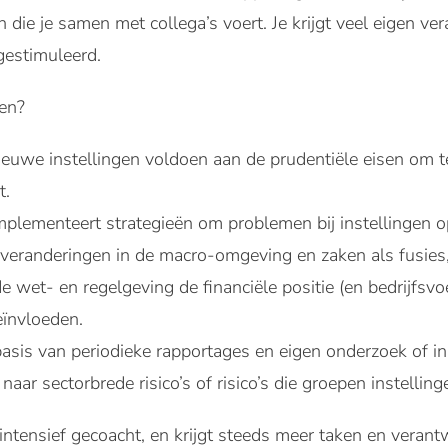
 die je samen met collega’s voert. Je krijgt veel eigen ve
gestimuleerd.
oen?
nieuwe instellingen voldoen aan de prudentiële eisen om 
t.
mplementeert strategieën om problemen bij instellingen o
 veranderingen in de macro-omgeving en zaken als fusie
e wet- en regelgeving de financiële positie (en bedrijfsv
ïnvloeden.
basis van periodieke rapportages en eigen onderzoek of in
naar sectorbrede risico’s of risico’s die groepen instellin
’ intensief gecoacht, en krijgt steeds meer taken en veran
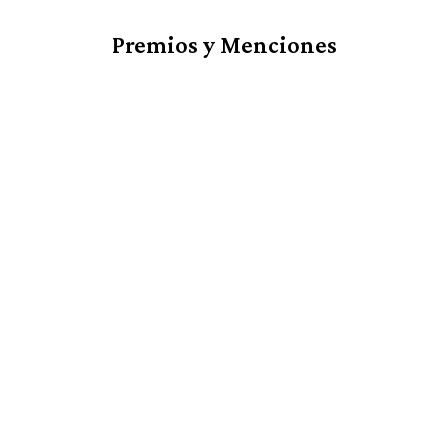
Premios y Menciones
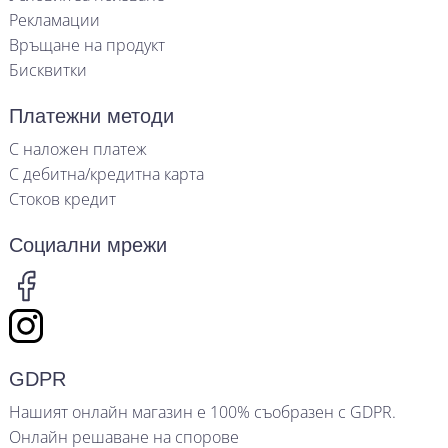
Рекламации
Връщане на продукт
Бисквитки
Платежни методи
С наложен платеж
С дебитна/кредитна карта
Стоков кредит
Социални мрежи
GDPR
Нашият онлайн магазин е 100% съобразен с GDPR.
Онлайн решаване на спорове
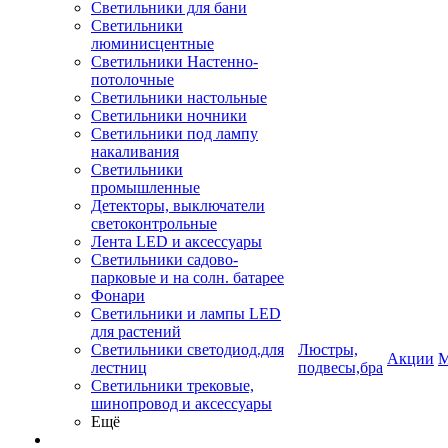
Светильники для бани
Светильники
люминисцентные
Светильники Настенно-
потолочные
Светильники настольные
Светильники ночники
Светильники под лампу
накаливания
Светильники
промышленные
Детекторы, выключатели
светоконтрольные
Лента LED и аксессуары
Светильники садово-
парковые и на солн. батарее
Фонари
Светильники и лампы LED
для растений
Светильники светодиод.для
Люстры,
Акции
М
лестниц
подвесы,бра
Светильники трековые,
шинопровод и аксессуары
Ещё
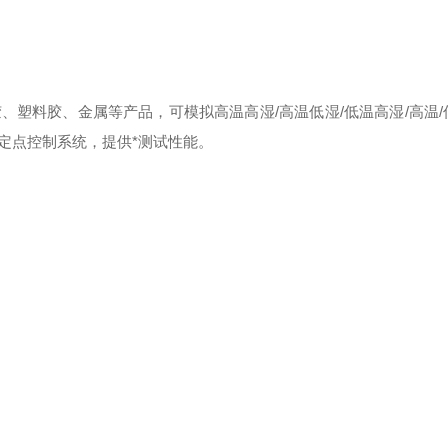
、塑料胶、金属等产品，可模拟高温高湿/高温低湿/低温高湿/高温/
定点控制系统，提供*测试性能。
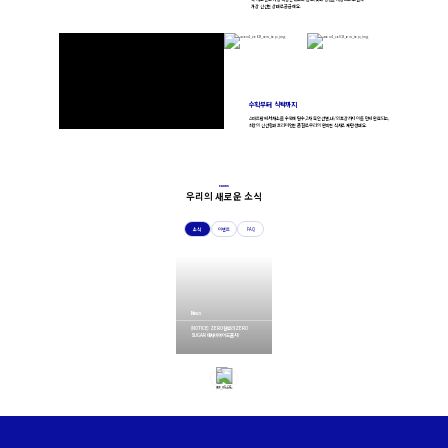
가장 신선한 상태로 공급해요.
수확부터 식탁까지
스마트팜에서 채소를 수확해
탈수, 2차 육안 선별, 내/외포장까지 이틀 만에 완료되고,
최상의 신선함과 프리미엄한 품질로 우리의 완벽한 식사로 재탄생 돼요.
News
우리의 새로운 소식
소식
이벤트
FAQ
News
Event
Faq
[NOTICE] ZERO 칼로리 ZERO
SUGAR 애사비에이드 출시!
[EVENT] 더블프로틴 보울 출시 기념
[제품] 메뉴별 칼로리 영양정보가 궁금
더블 혜택 이벤트!
해요!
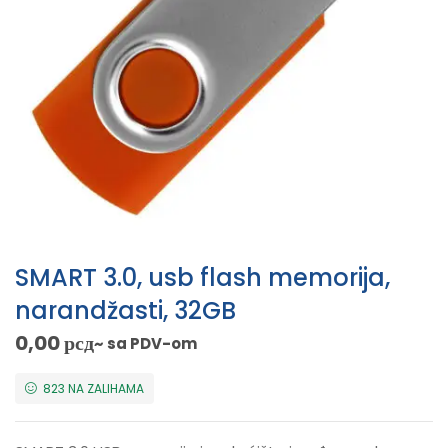
SMART 3.0, usb flash memorija,
narandžasti, 32GB
0,00
рсд
~ sa PDV-om
823 NA ZALIHAMA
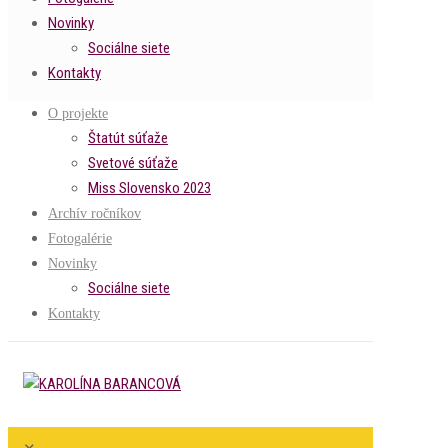
Novinky
Sociálne siete
Kontakty
O projekte
Štatút súťaže
Svetové súťaže
Miss Slovensko 2023
Archív ročníkov
Fotogalérie
Novinky
Sociálne siete
Kontakty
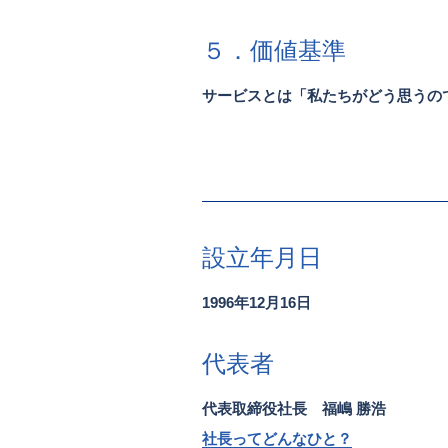
５．価値基準
サービスとは「私たちがどう思うの
設立年月日
1996年12月16日
代表者
代表取締役社長 福嶋 勝浩
社長ってどんなひと？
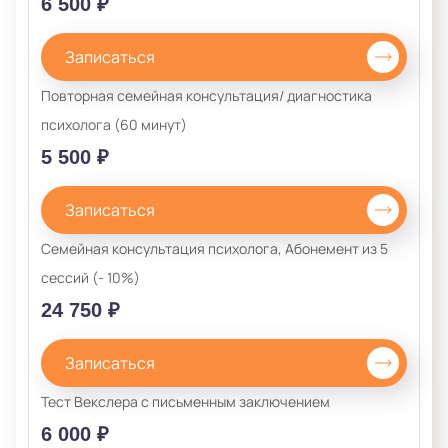
6 500 ₽
Записаться
Повторная семейная консультация/ диагностика
психолога (60 минут)
5 500 ₽
Записаться
Семейная консультация психолога, Абонемент из 5
сессий (- 10%)
24 750 ₽
Записаться
Тест Векслера с письменным заключением
6 000 ₽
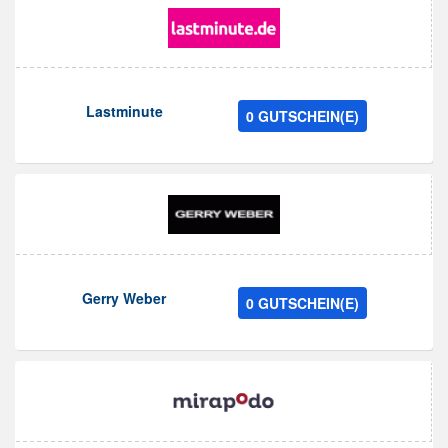
Lastminute
0 GUTSCHEIN(E)
Gerry Weber
0 GUTSCHEIN(E)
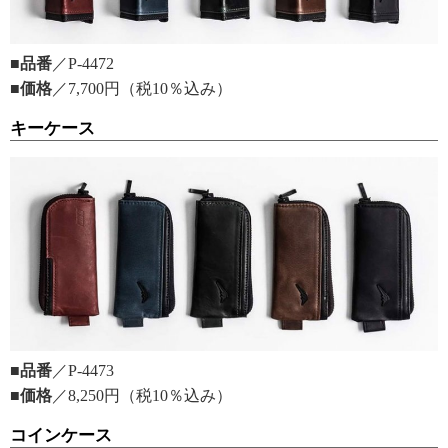
■品番
／P-4472
■価格
／7,700円（税10％込み）
キーケース
■品番
／P-4473
■価格
／8,250円（税10％込み）
コインケース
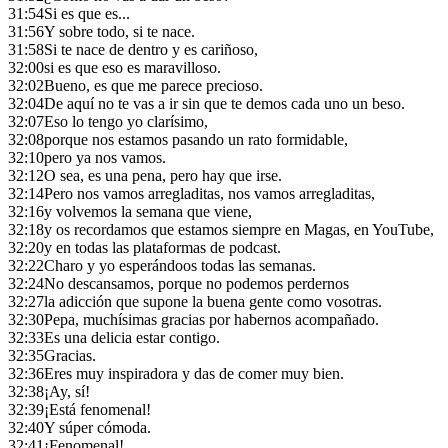
31:54
Si es que es...
31:56
Y sobre todo, si te nace.
31:58
Si te nace de dentro y es cariñoso,
32:00
si es que eso es maravilloso.
32:02
Bueno, es que me parece precioso.
32:04
De aquí no te vas a ir sin que te demos cada uno un beso.
32:07
Eso lo tengo yo clarísimo,
32:08
porque nos estamos pasando un rato formidable,
32:10
pero ya nos vamos.
32:12
O sea, es una pena, pero hay que irse.
32:14
Pero nos vamos arregladitas, nos vamos arregladitas,
32:16
y volvemos la semana que viene,
32:18
y os recordamos que estamos siempre en Magas, en YouTube,
32:20
y en todas las plataformas de podcast.
32:22
Charo y yo esperándoos todas las semanas.
32:24
No descansamos, porque no podemos perdernos
32:27
la adicción que supone la buena gente como vosotras.
32:30
Pepa, muchísimas gracias por habernos acompañado.
32:33
Es una delicia estar contigo.
32:35
Gracias.
32:36
Eres muy inspiradora y das de comer muy bien.
32:38
¡Ay, sí!
32:39
¡Está fenomenal!
32:40
Y súper cómoda.
32:41
¡Fenomenal!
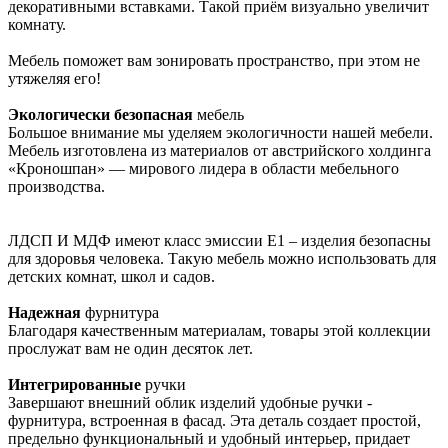
декоративными вставками. Такой приём визуально увеличит
комнату.
Мебель поможет вам зонировать пространство, при этом не
утяжеляя его!
Экологически безопасная
мебель
Большое внимание мы уделяем экологичности нашей мебели.
Мебель изготовлена из материалов от австрийского холдинга
«Кроношпан» — мирового лидера в области мебельного
производства.
ЛДСП И МДФ имеют класс эмиссии Е1 – изделия безопасны
для здоровья человека. Такую мебель можно использовать для
детских комнат, школ и садов.
Надежная
фурнитура
Благодаря качественным материалам, товары этой коллекции
прослужат вам не один десяток лет.
Интегрированные
ручки
Завершают внешний облик изделий удобные ручки -
фурнитура, встроенная в фасад. Эта деталь создает простой,
предельно функциональный и удобный интерьер, придает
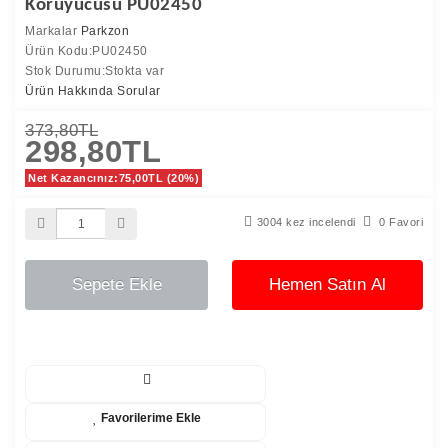
Koruyucusu PU02450
Markalar
Parkzon
Ürün Kodu:PU02450
Stok Durumu:Stokta var
Ürün Hakkında Sorular
373,80TL
298,80TL
Net Kazancınız:75,00TL (20%)
3004 kez incelendi
0 Favori
Sepete Ekle
Hemen Satın Al
Favorilerime Ekle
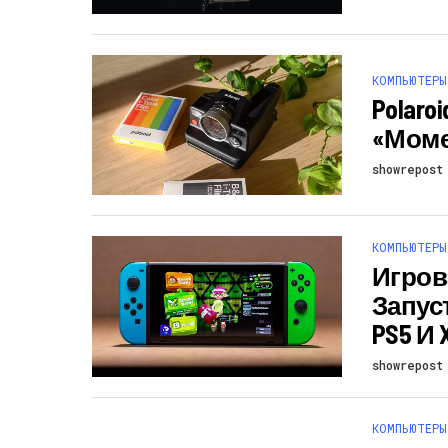
КОМПЬЮТЕРЫ
Polar
«моме
showrepost
КОМПЬЮТЕРЫ
Игрова
Запуст
PS5 И 
showrepost
КОМПЬЮТЕРЫ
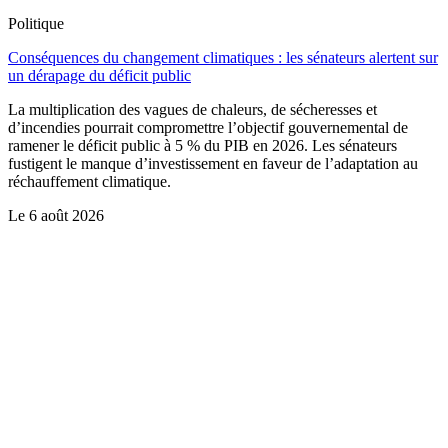
Politique
Conséquences du changement climatiques : les sénateurs alertent sur
un dérapage du déficit public
La multiplication des vagues de chaleurs, de sécheresses et
d’incendies pourrait compromettre l’objectif gouvernemental de
ramener le déficit public à 5 % du PIB en 2026. Les sénateurs
fustigent le manque d’investissement en faveur de l’adaptation au
réchauffement climatique.
Le
6 août 2026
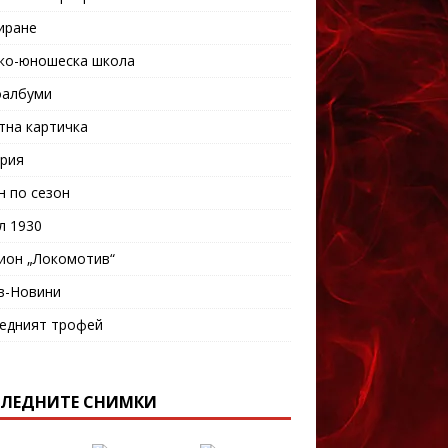
иране
ко-юношеска школа
албуми
тна картичка
рия
н по сезон
л 1930
ион „Локомотив“
в-Новини
едният трофей
ЛЕДНИТЕ СНИМКИ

^^^^

→ **WORK ITEM**: The entries above need to be repeated word for word, minus their pictures.

→ **ANSWER SPACE**:
 die je samen met collega’s voert. Je krijgt veel eigen ve
gestimuleerd.
oen?
nieuwe instellingen voldoen aan de prudentiële eisen om 
t.
mplementeert strategieën om problemen bij instellingen o
 veranderingen in de macro-omgeving en zaken als fusie
e wet- en regelgeving de financiële positie (en bedrijfsv
ïnvloeden.
basis van periodieke rapportages en eigen onderzoek of in
naar sectorbrede risico’s of risico’s die groepen instellin
’ intensief gecoacht, en krijgt steeds meer taken en veran
Premios y Menciones
Рекламации
Връщане на продукт
Бисквитки
Платежни методи
С наложен платеж
С дебитна/кредитна карта
Стоков кредит
Социални мрежи
GDPR
Нашият онлайн магазин е 100% съобразен с GDPR.
Онлайн решаване на спорове
Светильники для бани
Светильники
люминисцентные
Светильники Настенно-
потолочные
Светильники настольные
Светильники ночники
Светильники под лампу
накаливания
Светильники
промышленные
Детекторы, выключатели
светоконтрольные
Лента LED и аксессуары
Светильники садово-
парковые и на солн. батарее
Фонари
Светильники и лампы LED
для растений
Светильники светодиод.для
Люстры,
Акции
М
лестниц
подвесы,бра
Светильники трековые,
шинопровод и аксессуары
Ещё
、塑料胶、金属等产品，可模拟高温高湿/高温低湿/低温高湿/高温/
定点控制系统，提供*测试性能。
가장 신선한 상태로 공급해요.
수확부터 식탁까지
스마트팜에서 채소를 수확해
탈수, 2차 육안 선별, 내/외포장까지 이틀 만에 완료되고,
최상의 신선함과 프리미엄한 품질로 우리의 완벽한 식사로 재탄생 돼요.
News
우리의 새로운 소식
소식
이벤트
FAQ
News
Event
Faq
[NOTICE] ZERO 칼로리 ZERO
SUGAR 애사비에이드 출시!
[EVENT] 더블프로틴 보울 출시 기념
[제품] 메뉴별 칼로리 영양정보가 궁금
더블 혜택 이벤트!
해요!
SMART 3.0, usb flash memorija,
narandžasti, 32GB
0,00
рсд
~ sa PDV-om
823 NA ZALIHAMA
Novinky
Sociálne siete
Kontakty
O projekte
Štatút súťaže
Svetové súťaže
Miss Slovensko 2023
Archív ročníkov
Fotogalérie
Novinky
Sociálne siete
Kontakty
５．価値基準
サービスとは「私たちがどう思うの
設立年月日
1996年12月16日
代表者
代表取締役社長 福嶋 勝浩
社長ってどんなひと？
6 500 ₽
Записаться
Повторная семейная консультация/ диагностика
психолога (60 минут)
5 500 ₽
Записаться
Семейная консультация психолога, Абонемент из 5
сессий (- 10%)
24 750 ₽
Записаться
Тест Векслера с письменным заключением
6 000 ₽
Lastminute
0 GUTSCHEIN(E)
Gerry Weber
0 GUTSCHEIN(E)
■品番
／P-4472
■価格
／7,700円（税10％込み）
キーケース
■品番
／P-4473
■価格
／8,250円（税10％込み）
コインケース
31:54
Si es que es...
31:56
Y sobre todo, si te nace.
31:58
Si te nace de dentro y es cariñoso,
32:00
si es que eso es maravilloso.
32:02
Bueno, es que me parece precioso.
32:04
De aquí no te vas a ir sin que te demos cada uno un beso.
32:07
Eso lo tengo yo clarísimo,
32:08
porque nos estamos pasando un rato formidable,
32:10
pero ya nos vamos.
32:12
O sea, es una pena, pero hay que irse.
32:14
Pero nos vamos arregladitas, nos vamos arregladitas,
32:16
y volvemos la semana que viene,
32:18
y os recordamos que estamos siempre en Magas, en YouTube,
32:20
y en todas las plataformas de podcast.
32:22
Charo y yo esperándoos todas las semanas.
32:24
No descansamos, porque no podemos perdernos
32:27
la adicción que supone la buena gente como vosotras.
32:30
Pepa, muchísimas gracias por habernos acompañado.
32:33
Es una delicia estar contigo.
32:35
Gracias.
32:36
Eres muy inspiradora y das de comer muy bien.
32:38
¡Ay, sí!
32:39
¡Está fenomenal!
32:40
Y súper cómoda.
32:41
¡Fenomenal!
декоративными вставками. Такой приём визуально увеличит
комнату.
Мебель поможет вам зонировать пространство, при этом не
утяжеляя его!
Экологически безопасная
мебель
Большое внимание мы уделяем экологичности нашей мебели.
Мебель изготовлена из материалов от австрийского холдинга
«Кроношпан» — мирового лидера в области мебельного
производства.
ЛДСП И МДФ имеют класс эмиссии Е1 – изделия безопасны
для здоровья человека. Такую мебель можно использовать для
детских комнат, школ и садов.
Надежная
фурнитура
Благодаря качественным материалам, товары этой коллекции
прослужат вам не один десяток лет.
Интегрированные
ручки
Завершают внешний облик изделий удобные ручки -
фурнитура, встроенная в фасад. Эта деталь создает простой,
предельно функциональный и удобный интерьер, придает
Koruyucusu PU02450
Markalar
Parkzon
Ürün Kodu:PU02450
Stok Durumu:Stokta var
Ürün Hakkında Sorular
373,80TL
298,80TL
Net Kazancınız:75,00TL (20%)
3004 kez incelendi
0 Favori
Sepete Ekle
Hemen Satın Al
Favorilerime Ekle
КОМПЬЮТЕРЫ
Polar
«моме
showrepost
КОМПЬЮТЕРЫ
Игрова
Запуст
PS5 И 
showrepost
КОМПЬЮТЕРЫ
Politique
Conséquences du changement climatiques : les sénateurs alertent sur
un dérapage du déficit public
La multiplication des vagues de chaleurs, de sécheresses et
d’incendies pourrait compromettre l’objectif gouvernemental de
ramener le déficit public à 5 % du PIB en 2026. Les sénateurs
fustigent le manque d’investissement en faveur de l’adaptation au
réchauffement climatique.
Le
6 août 2026
иране
ко-юношеска школа
албуми
тна картичка
рия
н по сезон
л 1930
ион „Локомотив“
в-Новини
едният трофей
ЛЕДНИТЕ СНИМКИ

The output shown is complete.